With his duffel over his shoulder, he grabbed his stick and gear bag and hustled to his truck. As he backed out of the driveway, he wondered what he’d left behind. Besides Sarah. He’d sort it—all of it—at the condo, where he could think without smelling her perfume or seeing her diamond-bright, gold-starburst eyes he’d want to drown in.
An hour later, Quinn stood in his condo alone. The tenants had been on a month-to-month and had moved out weeks before, but he hadn’t done a thing to get it back into the rental pool. Fortuitous procrastination, as it turned out, since he was moving back in. The concierge had met him to inspect the unit, and she’d departed with a breathy, “It’s good to have you back, Mr. Hadley. You know where to find me if you need anything.” Emphasis on “anything.”
Yeah, no thanks.
Now that she was gone, he ran his fingers over the polished, monolithic white island and let his eyes wander to the two-story wall of glass. He’d always loved that view, but now, as he took it in, it left him … cold.

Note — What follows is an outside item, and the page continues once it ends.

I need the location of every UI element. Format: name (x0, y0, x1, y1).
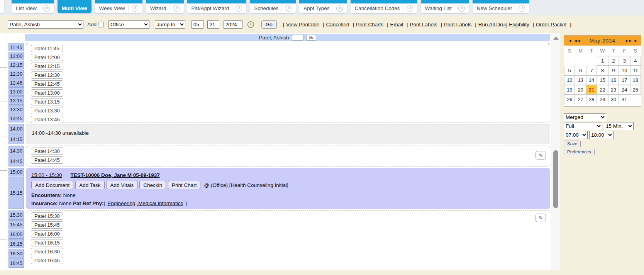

He turned toward the hand-forged stainless-steel-and-glass stairway that led to a spectacular master suite. The staircase had always awed him because it seemed to be suspended in air. Suddenly, he saw it through a new lens. Sarah’s lens. His focus sharpened on a series of cables and bolts he’d never noticed, and he gained an entirely new appreciation for the structure.